How chatbots and conversational marketing are changing the landscape for marketers, and when is the best time to use either channel?
The rise of chatbots has created a new marketing channel called conversational marketing. From a business perspective, it’s an ideal way of personalizing the buyer journey to serve conversations when a buyer is seeking information. From a marketers perspective, it’s how we serve content to the right person at the right time. And from a user perspective, it’s a two-way conversation that provides information in bite-sized chunks when we need something.
So are chatbots ethical? And if you know it’s a chatbot, does that make it alright? Have Siri, Alexa, and Google Assistant changed people’s perspective on chatbots? And how are chatbots evading other channels?
Apple revolutionized the cell phone and music industry when users became fascinated with touch screens that could hold thousands of songs in their pocket with the iPhone. While Siri wasn’t the first chatbot, it certainly paved the way for how humans wanted to interact with a chatbot. It became clear that humans want to ask questions in ways that we normally talk with each other, thus creating conversational marketing. It also begs the answer that chatbots are ethical when users, humans, start the conversation.
Amazon’s Alexa removed conversational marketing from our pockets and place it into our homes. It provided an opportunity to interact with a chatbot at times we didn’t know we needed it most: morning news while we get ready, dinner recipes for the main ingredient we have on hand, setting reminders to help our future selves, and the list goes on.
It’s not just the Apple, Amazon, and Google’s of the world that embrace chatbots and conversational marketing.
It’s rare to visit a website these days without a conversation window popping open within 5 seconds and a chatbot asking to help. But it’s also these same chatbots using conversational marketing in a way that can seem obtrusive.

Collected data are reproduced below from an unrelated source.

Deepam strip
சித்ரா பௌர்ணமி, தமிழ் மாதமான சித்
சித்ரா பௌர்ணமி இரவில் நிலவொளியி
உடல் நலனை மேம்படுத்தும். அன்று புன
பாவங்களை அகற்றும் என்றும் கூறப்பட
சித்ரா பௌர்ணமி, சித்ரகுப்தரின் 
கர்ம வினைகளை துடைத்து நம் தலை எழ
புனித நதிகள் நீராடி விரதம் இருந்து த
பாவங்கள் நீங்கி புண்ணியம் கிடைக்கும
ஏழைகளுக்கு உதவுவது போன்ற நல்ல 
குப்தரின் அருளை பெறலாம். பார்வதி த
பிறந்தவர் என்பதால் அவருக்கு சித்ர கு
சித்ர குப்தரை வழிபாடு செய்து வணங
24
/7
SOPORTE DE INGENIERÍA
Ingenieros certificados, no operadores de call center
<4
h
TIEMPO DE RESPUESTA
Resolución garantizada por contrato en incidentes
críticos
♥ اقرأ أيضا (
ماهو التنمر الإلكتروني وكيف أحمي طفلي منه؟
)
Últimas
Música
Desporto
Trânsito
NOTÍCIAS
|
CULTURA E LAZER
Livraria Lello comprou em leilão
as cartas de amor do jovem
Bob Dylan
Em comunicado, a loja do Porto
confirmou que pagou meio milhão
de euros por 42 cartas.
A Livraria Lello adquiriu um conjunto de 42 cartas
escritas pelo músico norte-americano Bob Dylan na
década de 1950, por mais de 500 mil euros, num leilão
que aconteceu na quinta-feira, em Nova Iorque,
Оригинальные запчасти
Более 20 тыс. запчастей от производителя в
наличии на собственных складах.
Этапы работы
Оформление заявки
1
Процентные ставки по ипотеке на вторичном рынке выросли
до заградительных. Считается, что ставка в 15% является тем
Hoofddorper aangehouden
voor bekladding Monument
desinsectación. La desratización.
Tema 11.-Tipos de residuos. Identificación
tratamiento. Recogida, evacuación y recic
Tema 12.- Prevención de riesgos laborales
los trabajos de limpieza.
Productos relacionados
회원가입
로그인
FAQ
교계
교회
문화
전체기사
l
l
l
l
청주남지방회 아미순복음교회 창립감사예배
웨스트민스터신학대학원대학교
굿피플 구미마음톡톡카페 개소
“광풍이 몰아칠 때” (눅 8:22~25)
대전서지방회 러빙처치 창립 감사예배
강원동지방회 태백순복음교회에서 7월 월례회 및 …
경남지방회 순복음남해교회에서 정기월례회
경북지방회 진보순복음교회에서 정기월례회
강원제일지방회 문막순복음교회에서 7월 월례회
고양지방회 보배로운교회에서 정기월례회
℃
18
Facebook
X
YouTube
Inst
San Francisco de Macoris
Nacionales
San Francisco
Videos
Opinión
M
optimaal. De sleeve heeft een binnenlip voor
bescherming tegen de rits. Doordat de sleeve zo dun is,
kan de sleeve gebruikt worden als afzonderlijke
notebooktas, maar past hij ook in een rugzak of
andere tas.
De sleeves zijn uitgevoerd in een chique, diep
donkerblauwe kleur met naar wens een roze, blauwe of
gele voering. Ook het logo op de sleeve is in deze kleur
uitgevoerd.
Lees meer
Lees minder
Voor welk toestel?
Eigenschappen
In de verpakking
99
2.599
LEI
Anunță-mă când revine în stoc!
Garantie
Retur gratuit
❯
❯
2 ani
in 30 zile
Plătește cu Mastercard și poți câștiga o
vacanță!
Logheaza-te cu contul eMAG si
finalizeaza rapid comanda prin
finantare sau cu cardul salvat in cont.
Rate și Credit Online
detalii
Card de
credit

Perhaps it’s because we, as humans, didn’t ask the question or seek out the chatbot as we would on our phones or in our homes. Imagine if Alexa started asking you questions throughout the day! How obnoxious to have a chatterbox chatbot interrupting you... But somehow corporations and marketers think it's okay to interrupt a person's buying experience on the web? It has created a one-way conversational marketing channel, like Intercom, in hopes that the user will reply to turn into a two-way conversation. And sometimes it works.
When it’s the right message on the right page, it can work. Conversational marketing works best when questions are initiated (sound familiar?), and having a chatbot to provide support by answering a question (vs letting me know a human will get in touch with me during normal business hours) is like gold these days!

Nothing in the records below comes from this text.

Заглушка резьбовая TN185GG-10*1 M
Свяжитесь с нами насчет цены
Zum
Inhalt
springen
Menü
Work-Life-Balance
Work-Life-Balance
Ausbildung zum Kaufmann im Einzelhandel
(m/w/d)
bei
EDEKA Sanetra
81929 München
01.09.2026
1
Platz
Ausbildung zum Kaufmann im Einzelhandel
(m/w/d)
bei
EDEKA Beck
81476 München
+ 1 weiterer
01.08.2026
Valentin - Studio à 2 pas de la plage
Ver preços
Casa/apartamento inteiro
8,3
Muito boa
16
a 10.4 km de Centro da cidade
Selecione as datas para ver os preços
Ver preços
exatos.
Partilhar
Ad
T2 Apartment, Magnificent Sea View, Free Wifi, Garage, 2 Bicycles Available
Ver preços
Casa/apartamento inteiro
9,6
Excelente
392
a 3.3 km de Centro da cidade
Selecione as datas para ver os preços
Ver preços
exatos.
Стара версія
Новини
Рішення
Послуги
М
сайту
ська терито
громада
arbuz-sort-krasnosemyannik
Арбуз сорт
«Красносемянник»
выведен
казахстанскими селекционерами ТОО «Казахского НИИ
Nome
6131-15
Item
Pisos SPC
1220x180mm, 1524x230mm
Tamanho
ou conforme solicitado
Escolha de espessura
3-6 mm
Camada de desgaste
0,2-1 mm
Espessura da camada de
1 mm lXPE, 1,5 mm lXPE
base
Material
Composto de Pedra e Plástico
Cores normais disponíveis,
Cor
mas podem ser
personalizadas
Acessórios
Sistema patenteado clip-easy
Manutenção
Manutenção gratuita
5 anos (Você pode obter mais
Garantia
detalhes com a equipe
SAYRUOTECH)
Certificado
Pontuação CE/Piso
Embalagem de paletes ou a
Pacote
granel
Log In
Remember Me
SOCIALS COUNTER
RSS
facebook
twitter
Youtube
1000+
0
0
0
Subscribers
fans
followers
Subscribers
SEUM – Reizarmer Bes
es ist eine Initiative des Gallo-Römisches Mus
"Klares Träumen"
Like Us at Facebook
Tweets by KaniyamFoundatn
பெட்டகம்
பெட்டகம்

It doesn’t work when a chat box opens up the millisecond a page is loaded and becomes the complete opposite of being helpful. It doesn’t work when a chatbot interrupts an entire page, ultimately annoying users so much that they bounce instead of engaging with the landing page they were originally seeking.
Let’s look at another layer of chatbots used in email marketing.
Is it ethical to create personalized responses that answer a company’s frequently asked questions? From a business perspective, it’s the fastest way to scale and provide support to common questions, such as common questions about price or product features. But is it ethical if users don't know they are engaging with a chatbot? Does it matter who answers our questions - human or chatbot?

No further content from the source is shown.